I think that's why I have struggled so much lately. He has not been my life. I have only included Him on certain parts. Certain areas. Certain times. I haven't let Him walk with me everyday, in every moment. I have only been doing things for myself.
 
 
27 November 2009 @ 01:02 am
Psalm 116

“I love the Lord for he heard my voice;
He heard my cry for mercy.
Because he turned his ear to me,
I will call on Him as long as i live!
the cords of death entangled me,
the anguish of the grave came upon me;
I was overcome by trouble and sorrow.
then I called on the name of the Lord, “O Lord, save me!”
The Lord is gracious and righteous;
our God is full of compassion.
The Lord protects the simplehearted;
when I was in great need, He saved me.
be at rest once more, O my soul,
for the Lord has been good to you.
For you O Lord have delivered my soul from death
my eyes from tears
my feet from stumbling
that I may walk before the Lord, in the land of the living.”
 
 
27 November 2009 @ 12:53 am
I'm unhappy.

I know, today of all days should not be one to complain. Of course I have a million and one things to be thankful for. I know I do. But counting my blessings today made me realize all the things that are important to me, all the things I should be valuing and taking time for. I haven't been thankful. Why is it only once a year I really stop and reflect on those things. I've just been selfish. Today I realized how much I have been trying so hard to handle things by myself. To answer my own questions. To lead my life. To figure out where i'm going to live in January. To figure out what is going on with my family. To figure out where I am going to school. What i'm going to major in. Why I still miss him so much and its been so long? Why I wasn't good enough? Why I keep having these dreams with him in it? I have forgotten the most important thing to me. I am so sick of it. I'm so sad. I'm hurting. I'm lost. I'm selfish. I'm over it. I'm hungry for more. I miss Him more. I want something more. I want help. I need help.I have been so caught up in my myself I have lost what I wanted most : For Him to be glorified in my life in everything that I do. For Him to be FIRST PRIORITY. To Him first. To put others before myself. To serve in ministry. To be last place. To be humble. Not to be seen at all, so that only He would be seen. To be a woman of God that runs after Him with everything, no matter what. To honor Him above all man. I hate feeling like this but I am so grateful to be humbled and put in my place. I'm grateful for breakdowns that bring me closer to Him. I want my life to have purpose and to serve in ministry. I've lost sight of my greater purpose. I really have. This is it. I have sought after my own ways and they have led me no where. God, I need you. I don't care if it feels like I am starting from the very bottom. If that is what it takes, i'll do it. I need You, I need You, I need You..



On a more positive note..This is what I wrote I was thankful for earlier this week.

I'm thankful for moments when i'm reminded of God's love and grace whether it is through moments I take to seek Him in worship or through something unexpected like a rainbow, sunset, or song.

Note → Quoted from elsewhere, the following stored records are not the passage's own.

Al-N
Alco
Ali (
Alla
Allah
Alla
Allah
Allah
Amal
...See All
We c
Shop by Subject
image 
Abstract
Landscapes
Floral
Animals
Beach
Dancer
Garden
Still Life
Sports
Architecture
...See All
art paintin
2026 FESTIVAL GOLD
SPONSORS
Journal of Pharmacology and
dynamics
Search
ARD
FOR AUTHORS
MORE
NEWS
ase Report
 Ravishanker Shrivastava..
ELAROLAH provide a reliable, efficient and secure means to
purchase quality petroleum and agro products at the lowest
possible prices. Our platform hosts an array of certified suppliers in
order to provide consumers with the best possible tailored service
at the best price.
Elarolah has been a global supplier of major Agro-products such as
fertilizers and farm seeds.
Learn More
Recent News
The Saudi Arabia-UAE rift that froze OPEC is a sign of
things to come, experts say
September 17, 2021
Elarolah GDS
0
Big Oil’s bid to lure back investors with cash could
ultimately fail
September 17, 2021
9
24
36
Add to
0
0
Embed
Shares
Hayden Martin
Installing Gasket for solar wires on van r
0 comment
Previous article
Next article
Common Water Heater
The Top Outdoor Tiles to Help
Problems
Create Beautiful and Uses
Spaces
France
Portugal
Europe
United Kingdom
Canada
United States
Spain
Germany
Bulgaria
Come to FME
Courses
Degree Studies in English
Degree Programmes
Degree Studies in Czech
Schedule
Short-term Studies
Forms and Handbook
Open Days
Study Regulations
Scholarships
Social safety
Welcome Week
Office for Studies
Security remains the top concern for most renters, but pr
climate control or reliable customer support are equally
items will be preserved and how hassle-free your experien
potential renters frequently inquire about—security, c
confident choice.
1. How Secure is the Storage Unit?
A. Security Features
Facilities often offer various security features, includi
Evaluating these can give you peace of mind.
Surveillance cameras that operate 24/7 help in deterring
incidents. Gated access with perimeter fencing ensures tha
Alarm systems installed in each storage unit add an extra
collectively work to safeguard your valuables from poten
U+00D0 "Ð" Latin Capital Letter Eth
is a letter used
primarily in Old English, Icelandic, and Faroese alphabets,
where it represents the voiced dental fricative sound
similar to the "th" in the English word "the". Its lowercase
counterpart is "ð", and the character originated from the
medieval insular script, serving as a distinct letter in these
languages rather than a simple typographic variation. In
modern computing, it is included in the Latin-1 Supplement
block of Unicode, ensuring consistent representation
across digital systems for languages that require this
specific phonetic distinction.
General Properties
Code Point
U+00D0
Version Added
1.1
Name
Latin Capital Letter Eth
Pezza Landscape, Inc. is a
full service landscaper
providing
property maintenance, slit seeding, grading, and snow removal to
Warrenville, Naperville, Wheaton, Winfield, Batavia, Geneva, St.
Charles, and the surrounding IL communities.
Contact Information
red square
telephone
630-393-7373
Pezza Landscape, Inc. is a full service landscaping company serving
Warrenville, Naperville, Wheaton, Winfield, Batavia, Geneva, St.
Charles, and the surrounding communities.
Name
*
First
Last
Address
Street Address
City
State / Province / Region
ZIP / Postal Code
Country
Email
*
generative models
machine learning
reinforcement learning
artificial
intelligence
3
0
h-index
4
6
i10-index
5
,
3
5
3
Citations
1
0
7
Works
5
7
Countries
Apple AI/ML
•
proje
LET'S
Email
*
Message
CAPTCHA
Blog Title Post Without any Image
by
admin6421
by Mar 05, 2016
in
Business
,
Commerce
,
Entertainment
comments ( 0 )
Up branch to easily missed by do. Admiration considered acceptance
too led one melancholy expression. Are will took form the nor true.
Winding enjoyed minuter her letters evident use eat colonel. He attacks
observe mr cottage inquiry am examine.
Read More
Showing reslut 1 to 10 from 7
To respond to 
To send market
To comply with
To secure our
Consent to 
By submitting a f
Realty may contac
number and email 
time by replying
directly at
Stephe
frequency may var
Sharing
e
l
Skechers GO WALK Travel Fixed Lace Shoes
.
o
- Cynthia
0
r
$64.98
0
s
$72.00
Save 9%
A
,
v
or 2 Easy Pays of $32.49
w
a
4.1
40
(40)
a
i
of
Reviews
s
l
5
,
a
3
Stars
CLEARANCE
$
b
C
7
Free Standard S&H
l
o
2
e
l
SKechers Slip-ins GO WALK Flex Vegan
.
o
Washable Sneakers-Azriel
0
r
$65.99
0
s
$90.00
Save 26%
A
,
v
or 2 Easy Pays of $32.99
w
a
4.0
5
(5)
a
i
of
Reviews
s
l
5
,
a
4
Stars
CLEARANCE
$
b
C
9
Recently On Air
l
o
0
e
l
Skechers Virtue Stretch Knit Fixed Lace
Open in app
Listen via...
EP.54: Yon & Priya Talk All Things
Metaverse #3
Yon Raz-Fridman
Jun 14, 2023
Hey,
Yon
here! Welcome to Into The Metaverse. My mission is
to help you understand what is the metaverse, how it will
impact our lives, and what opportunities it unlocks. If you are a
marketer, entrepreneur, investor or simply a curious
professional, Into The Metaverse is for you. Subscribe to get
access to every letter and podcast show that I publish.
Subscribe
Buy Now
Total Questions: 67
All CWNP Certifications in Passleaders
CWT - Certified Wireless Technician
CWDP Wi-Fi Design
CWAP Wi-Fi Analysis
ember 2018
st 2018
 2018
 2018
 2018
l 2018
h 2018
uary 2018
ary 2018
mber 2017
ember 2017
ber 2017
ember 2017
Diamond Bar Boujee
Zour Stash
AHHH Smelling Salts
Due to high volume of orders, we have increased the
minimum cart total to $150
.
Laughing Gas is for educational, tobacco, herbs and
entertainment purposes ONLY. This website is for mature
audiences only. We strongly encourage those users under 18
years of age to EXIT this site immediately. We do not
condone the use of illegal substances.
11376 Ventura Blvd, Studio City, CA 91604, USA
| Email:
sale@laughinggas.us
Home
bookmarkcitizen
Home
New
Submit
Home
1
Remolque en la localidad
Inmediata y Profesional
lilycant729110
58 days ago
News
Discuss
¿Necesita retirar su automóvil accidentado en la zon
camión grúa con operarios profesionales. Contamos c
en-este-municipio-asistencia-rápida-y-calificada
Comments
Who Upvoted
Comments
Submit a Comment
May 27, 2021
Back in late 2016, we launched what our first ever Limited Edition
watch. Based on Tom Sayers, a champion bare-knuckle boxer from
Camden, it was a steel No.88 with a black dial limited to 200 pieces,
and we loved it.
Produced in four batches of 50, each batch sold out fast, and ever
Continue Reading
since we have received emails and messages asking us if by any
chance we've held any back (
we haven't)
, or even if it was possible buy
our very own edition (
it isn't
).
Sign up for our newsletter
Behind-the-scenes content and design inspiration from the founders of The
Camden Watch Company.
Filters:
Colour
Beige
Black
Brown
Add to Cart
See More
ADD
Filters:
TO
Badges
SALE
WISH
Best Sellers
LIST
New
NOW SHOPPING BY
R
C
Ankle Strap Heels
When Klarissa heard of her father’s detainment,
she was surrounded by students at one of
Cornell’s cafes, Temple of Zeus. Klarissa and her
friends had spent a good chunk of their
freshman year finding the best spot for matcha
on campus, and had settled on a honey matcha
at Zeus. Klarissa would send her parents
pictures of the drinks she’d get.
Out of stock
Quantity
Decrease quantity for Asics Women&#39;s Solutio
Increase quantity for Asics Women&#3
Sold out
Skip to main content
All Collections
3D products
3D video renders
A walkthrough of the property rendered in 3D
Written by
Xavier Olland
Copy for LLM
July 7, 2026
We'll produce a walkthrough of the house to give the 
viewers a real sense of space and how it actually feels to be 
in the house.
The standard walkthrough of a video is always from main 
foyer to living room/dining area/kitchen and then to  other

I'm thankful for quiet days where i'm not caught up in the chaos or busyness of work and school. The days spent not speaking, but actually listening. The days I choose to look at life from a higher perspective, and can feel small and humbled, but safe and confident resting in His arms. I'm grateful that He chases after me even when I try and lead myself and figure things out on my own. I'm grateful for the unchanging, passionate love He has for me and I for Him.